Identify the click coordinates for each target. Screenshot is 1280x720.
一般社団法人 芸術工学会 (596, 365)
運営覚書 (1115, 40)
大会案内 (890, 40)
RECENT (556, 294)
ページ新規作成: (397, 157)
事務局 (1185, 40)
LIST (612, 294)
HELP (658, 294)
——
Every entry must be set down again exactly as it reads.

Identify the click coordinates for each target. Screenshot is 1280x720.
一般社団法人 芸術工学会 (596, 365)
運営覚書 (1115, 40)
大会案内 (890, 40)
RECENT (556, 294)
ページ新規作成: (397, 157)
事務局 (1185, 40)
LIST (612, 294)
HELP (658, 294)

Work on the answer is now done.